I am experiencing a rather intermittent and hard-to-reproduce issue in the tty
layer, and I am posting here to get ideas on how to debug it from those of you
who have delved into the tty internals. I suspect some kind of race is going on
or the echo is caught in the tty buffer when it gets flushed (and never makes it
to the tty). Heavy load (compiling, etc.) seems to make it more likely.

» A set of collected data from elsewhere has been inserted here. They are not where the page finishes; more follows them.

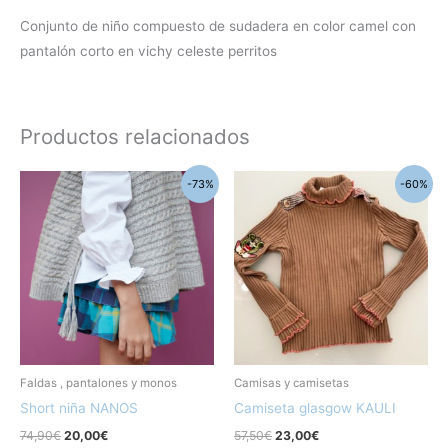
Conjunto de niño compuesto de sudadera en color camel con
pantalón corto en vichy celeste perritos
Productos relacionados
El
El
El
El
Este
Este
-73%
-60%
precio
precio
precio
precio
producto
produc
original
actual
original
actual
era:
es:
era:
es:
tiene
tiene
74,90€.
20,00€.
57,50€.
23,00€.
múltiples
múltipl
variantes.
variant
Las
Las
opciones
opcion
se
se
pueden
pueden
Faldas , pantalones y monos
Camisas y camisetas
elegir
elegir
Short niña NANOS
Camiseta glasgow KAULI
en
en
74,90
€
20,00
€
57,50
€
23,00
€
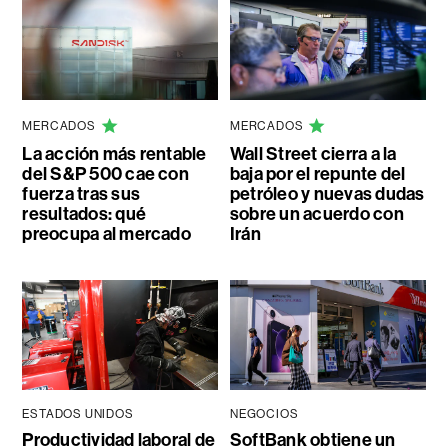
MERCADOS
MERCADOS
La acción más rentable
Wall Street cierra a la
del S&P 500 cae con
baja por el repunte del
fuerza tras sus
petróleo y nuevas dudas
resultados: qué
sobre un acuerdo con
preocupa al mercado
Irán
ESTADOS UNIDOS
NEGOCIOS
Productividad laboral de
SoftBank obtiene un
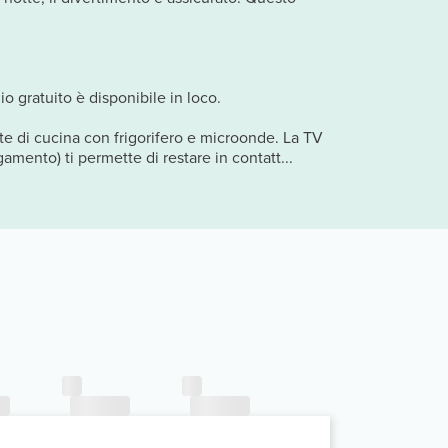
o gratuito è disponibile in loco.
te di cucina con frigorifero e microonde. La TV
amento) ti permette di restare in contatt...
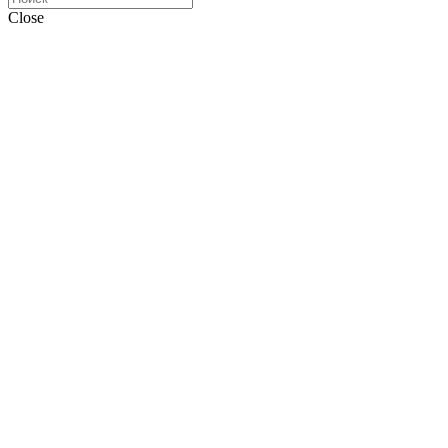
Close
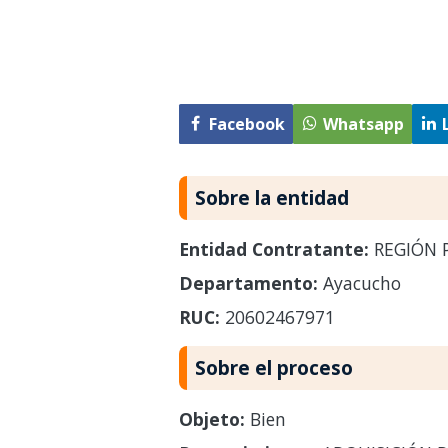
Facebook
Whatsapp
Sobre la entidad
Entidad Contratante:
REGIÓN P
Departamento:
Ayacucho
RUC:
20602467971
Sobre el proceso
Objeto:
Bien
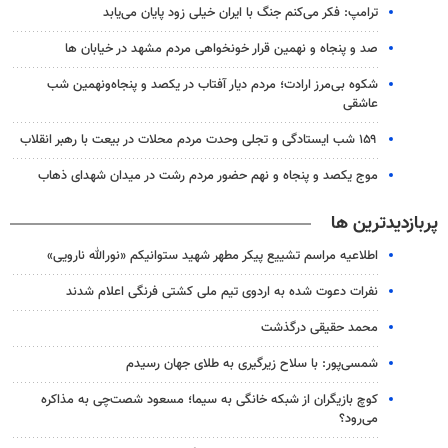
ترامپ: فکر می‌کنم جنگ با ایران خیلی زود پایان می‌یابد
صد و پنجاه و نهمین قرار خونخواهی مردم مشهد در خیابان ها
شکوه بی‌مرز ارادت؛ مردم دیار آفتاب در یکصد و پنجاه‌ونهمین شب
عاشقی
۱۵۹ شب ایستادگی و تجلی وحدت مردم محلات در بیعت با رهبر انقلاب
موج یکصد و پنجاه و نهم حضور مردم رشت در میدان شهدای ذهاب
پربازدیدترین ها
اطلاعیه مراسم تشییع پیکر مطهر شهید ستوانیکم «نورالله نارویی»
نفرات دعوت شده به اردوی تیم ملی کشتی فرنگی اعلام شدند
محمد حقیقی درگذشت
شمسی‌پور: با سلاح زیرگیری به طلای جهان رسیدم
کوچ بازیگران از شبکه خانگی به سیما؛ مسعود شصت‌چی به مذاکره
می‌رود؟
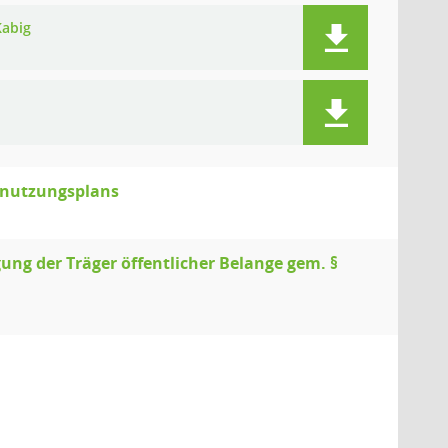
Kabig
nnutzungsplans
ung der Träger öffentlicher Belange gem. §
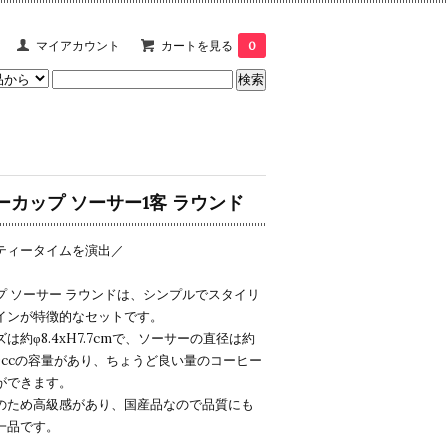
マイアカウント
カートを見る
0
ーカップ ソーサー1客 ラウンド
ティータイムを演出／
プ ソーサー ラウンドは、シンプルでスタイリ
インが特徴的なセットです。
は約φ8.4xH7.7cmで、ソーサーの直径は約
。200ccの容量があり、ちょうど良い量のコーヒー
ができます。
のため高級感があり、国産品なので品質にも
一品です。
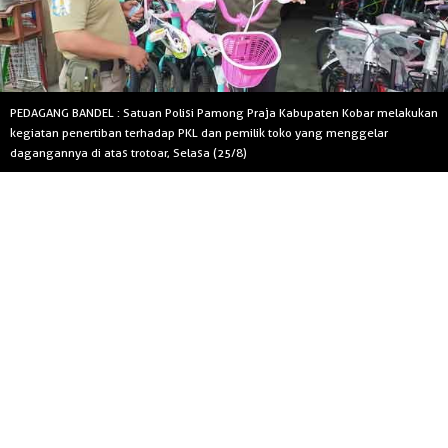
PEDAGANG BANDEL : Satuan Polisi Pamong Praja Kabupaten Kobar melakukan
kegiatan penertiban terhadap PKL dan pemilik toko yang menggelar
dagangannya di atas trotoar, Selasa (25/8)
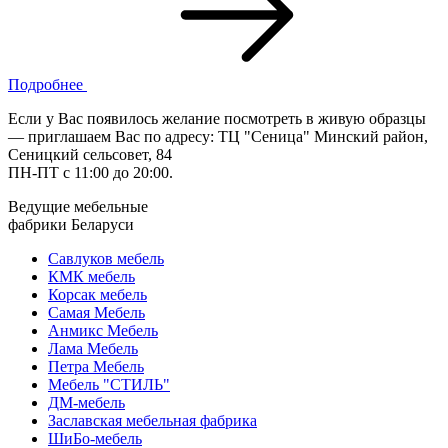
Подробнее
Если у Вас появилось желание посмотреть в живую образцы
— приглашаем Вас по адресу: ТЦ "Сеница" Минский район,
Сеницкий сельсовет, 84
ПН-ПТ с 11:00 до 20:00.
Ведущие мебельные
фабрики Беларуси
Савлуков мебель
КМК мебель
Корсак мебель
Самая Мебель
Анмикс Мебель
Лама Мебель
Петра Мебель
Мебель "СТИЛЬ"
ДМ-мебель
Заславская мебельная фабрика
ШиБо-мебель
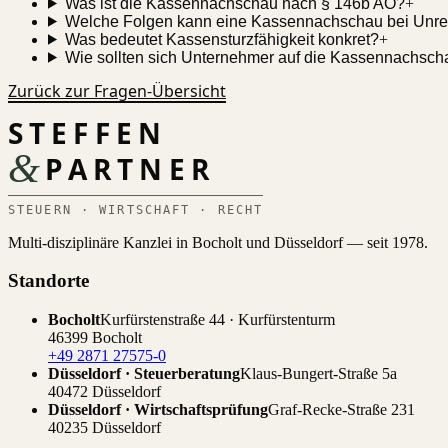
Was ist die Kassennachschau nach § 146b AO?
+
Welche Folgen kann eine Kassennachschau bei Unr
Was bedeutet Kassensturzfähigkeit konkret?
+
Wie sollten sich Unternehmer auf die Kassennachsch
Zurück zur Fragen-Übersicht
STEFFEN
&
PARTNER
STEUERN · WIRTSCHAFT · RECHT
Multi-disziplinäre Kanzlei in Bocholt und Düsseldorf — seit 1978.
Standorte
Bocholt
Kurfürstenstraße 44 · Kurfürstenturm
46399 Bocholt
+49 2871 27575-0
Düsseldorf · Steuerberatung
Klaus-Bungert-Straße 5a
40472 Düsseldorf
Düsseldorf · Wirtschaftsprüfung
Graf-Recke-Straße 231
40235 Düsseldorf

When a signal character (e.g. ctrl-c) is received, the tty ldisc and driver are
flushed, the character is echoed (e.g. "^C" if echoctl is on), and the signal is
issued. Because the flush happens first, the echo should always appear on the
tty, but sometimes it does not. What I am wondering is how the echo could get
"swallowed". The code I have been using to test this is:
#include <stdio.h>
main()
{
while (1) {
printf("a");
fflush(stdout);
}
}
During the run, I simply hit ctrl-c to break out, and I've also tried
ctrl-s/ctrl-q (alternating), then ctrl-c when stopped. Normally, the echo is
displayed, but sometimes not.
Two things come to mind... First, there is this caveat in the code (n_tty.c,
write_chan()):
* Write function of the terminal device. This is serialized with
* respect to other write callers but not to termios changes, reads
* and other such events. We must be careful with N_TTY as the receive
* code will echo characters, thus calling driver write methods.
This talks specifically about echo during receive, so I am wondering if there is
some timing-sensative thing going on.
Second, perhaps the echo is caught in the driver pipe when the flush is done,
and that's why the echo is getting eaten by the flush.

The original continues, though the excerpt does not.